Хороша бензопила «Урал». Дело своё она сделала быстро и по науке, лишив красавицу тяжкой судьбы – умирать стоя.
Я сидел возле огромного пня, исходившего смоляным ароматом, и мне было немного грустно, будто растворилась проблема дров. Я чувствовал себя варваром. Соратники по лесоповалу тоже молчали. Ровные концентрические окружности, выраженные чередованием  медвяно-желтых и бурых полос, подчёркивали почти идеальную форму круга в срезе, отражая спокойную и безбедную жизнь дерева. Решение определить его возраст пришло в голову всем сразу.
Считали круги тщательно, фиксируя каждые полстолетия. Шестая отметка чуток не достигла центра – тонки и не внятны были линии. Опыт подсказывал добавить к трёмста ещё десять-пятнадцать лет. Такая вот получилась грустная и смешная математика.

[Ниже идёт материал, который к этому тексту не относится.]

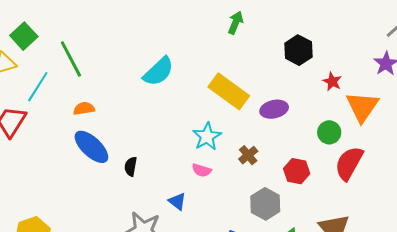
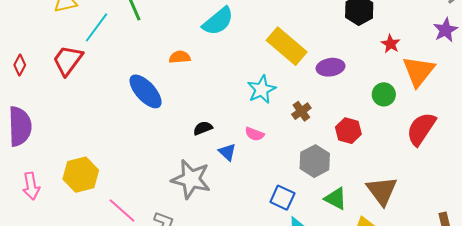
orange semicircle: (84, 109) -> (180, 57), moved
red semicircle: (349, 163) -> (421, 129), moved
black semicircle: (131, 166) -> (203, 128), moved, turned 54
pink semicircle: (202, 170) -> (254, 134), moved

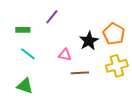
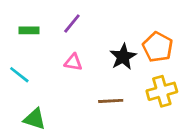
green rectangle: (23, 30) -> (29, 30), moved
cyan line: (28, 54) -> (19, 75), moved
pink triangle: (65, 55) -> (73, 62), moved

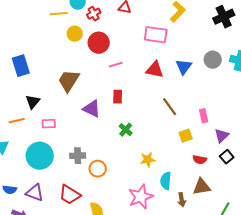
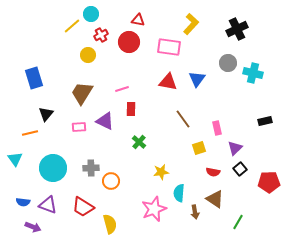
yellow line: (59, 14) -> (72, 26), turned -36
red cross: (94, 14) -> (101, 35), moved
yellow circle: (75, 34) -> (88, 55), moved
red circle: (99, 43) -> (129, 42), moved
gray circle: (213, 60) -> (228, 63), moved
pink line: (116, 65) -> (122, 89), moved
pink rectangle: (49, 124) -> (79, 127), moved
brown triangle: (202, 187) -> (215, 199), turned 42

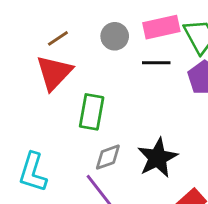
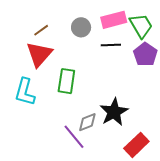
gray diamond: (108, 157) -> (87, 122), moved
cyan L-shape: (33, 172) -> (25, 92), moved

А ночью, закрыв глаза, я вновь и вновь возвращался к этим отметкам на пне, будто листал страницы памяти, углубляясь в историческую бездну, проникаясь её реальностью.

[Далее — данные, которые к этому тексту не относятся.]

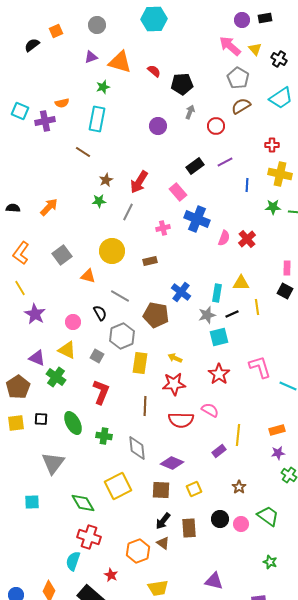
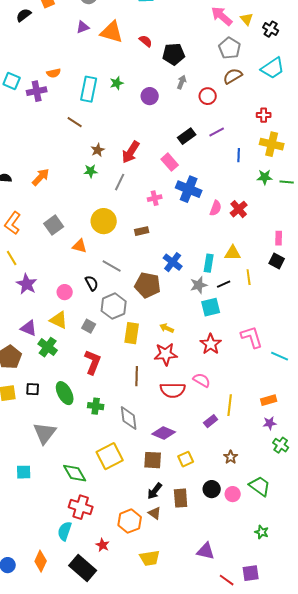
green star: (103, 87) -> (117, 83), moved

Отметка первая – жестокая кровавая война. Рушащийся древний Киев, эвакуация с заводом на Урал, голодуха. Я помню только вторую половину, по молодости лет, а рассказы мамы будоражат до сих пор. Отец вернулся живым. Не мог он догадаться тогда, отыскав нас на Урале, что по адресу направил его сынок. Да и я не мог помнить отца – те четыре года, большой и тяжёлый срок. А туда, поближе к отметине, до моего рождения, жизнь не баловала родителей счастливыми мгновеньями. Мамин отец, русский дед мой, лишь благодаря маминой отчаянной решимости, вернулся – не растворился среди жестоких и страшных колымских приисковых отвалов, выстоял и вернулся, спрятав глубоко, так и не покинувшую его сердечную боль. Верный был коммунист, да уж больно справедлив и прямолинеен. Другой, украинский дед, сохранив вместе со старшим сыном, отцом моим, многодетную семью свою в тот страшный украинский голодомор, не сумел выжить сам. Так вот и не довелось мне никогда познать заботу и тепло рук другого деда, о чём я очень жалел, особенно в мальчишескую пору. Такие вот времена переплела  память моя с оставленной мне памятью моей семьи.

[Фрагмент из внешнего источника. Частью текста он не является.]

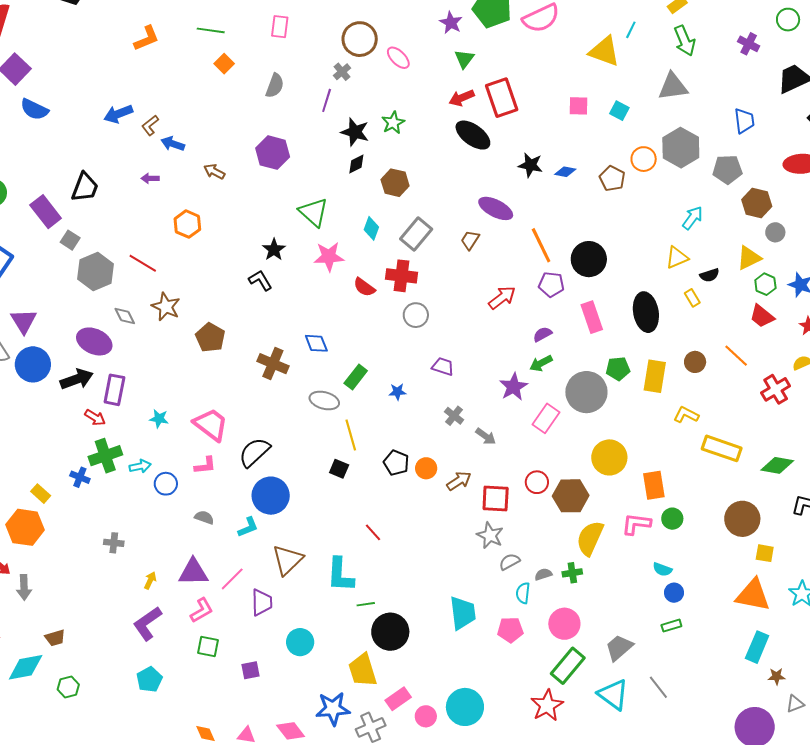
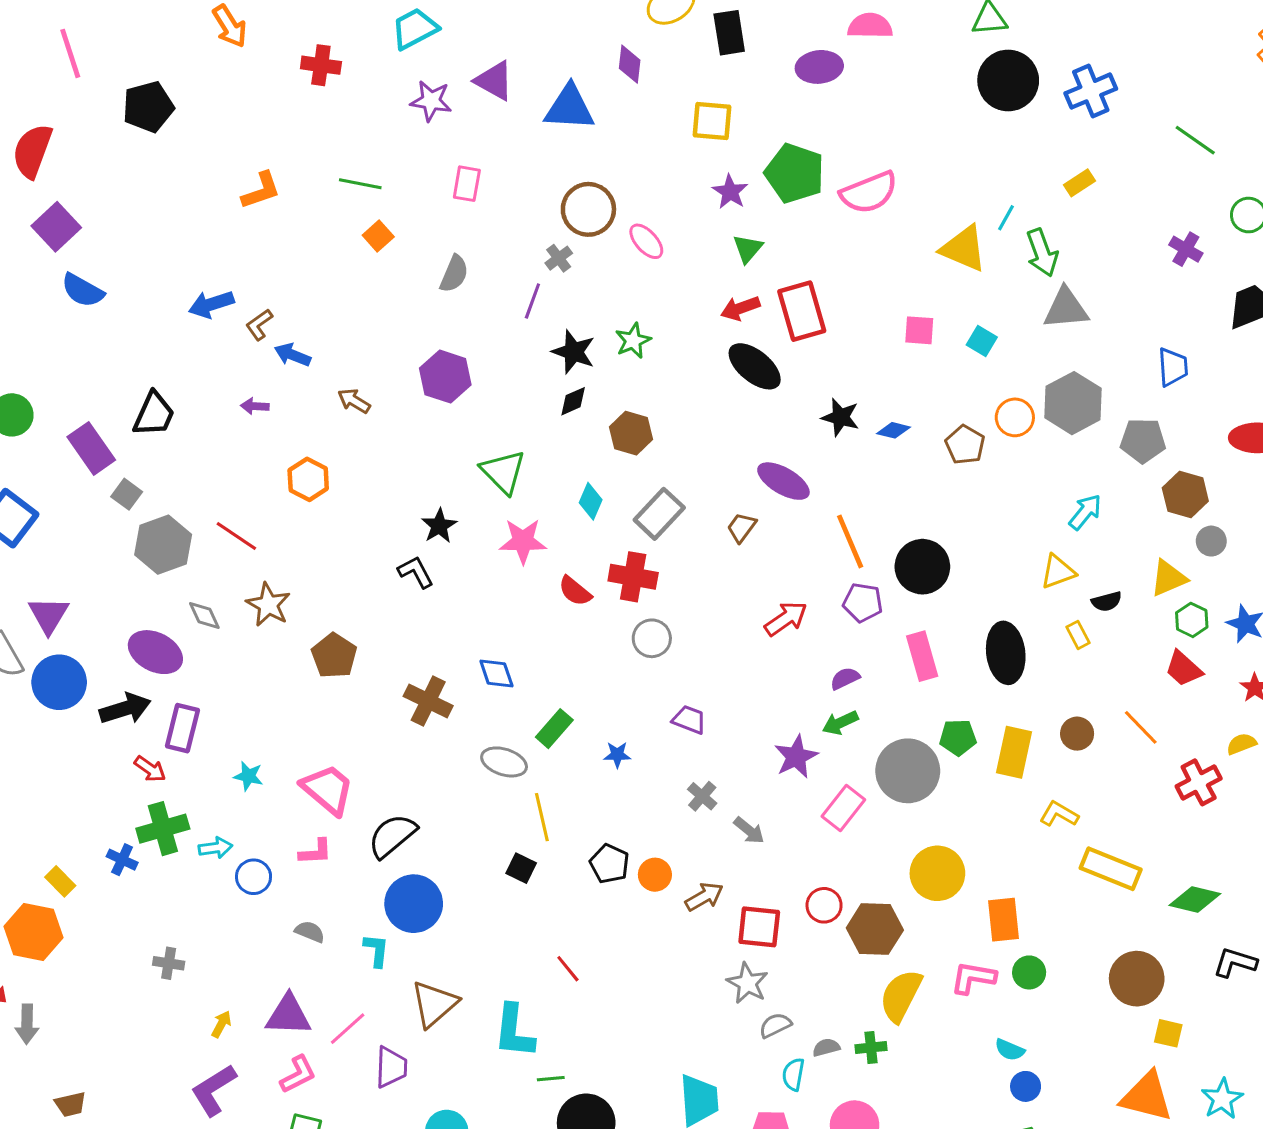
green arrow: (685, 41) -> (1042, 253), moved
cyan L-shape: (248, 527) -> (376, 950), turned -65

А дальше к центру того спила истории меня уводила память моих предков и свидетелей тех ушедших событий, за что все мы благодарны ей, оставившей нам в наследство нашу историю, наше прошлое.
Отмеряя годовые кольца, я будто листал страницы летописи, ускоренно преодолевая время и пространство, углубляясь в минулое.
Вот «красный» брат полосует шашкой «белого» брата своего –   сыны одного отечества, дети отца одного, кровь которого одна с их кровью, одного цвета. Марая родное небо параходным дымом, уходят в сиротство за морями дети земли русской. Три революции, три войны – не много ли для полувека, для одного народа. Тогда было так.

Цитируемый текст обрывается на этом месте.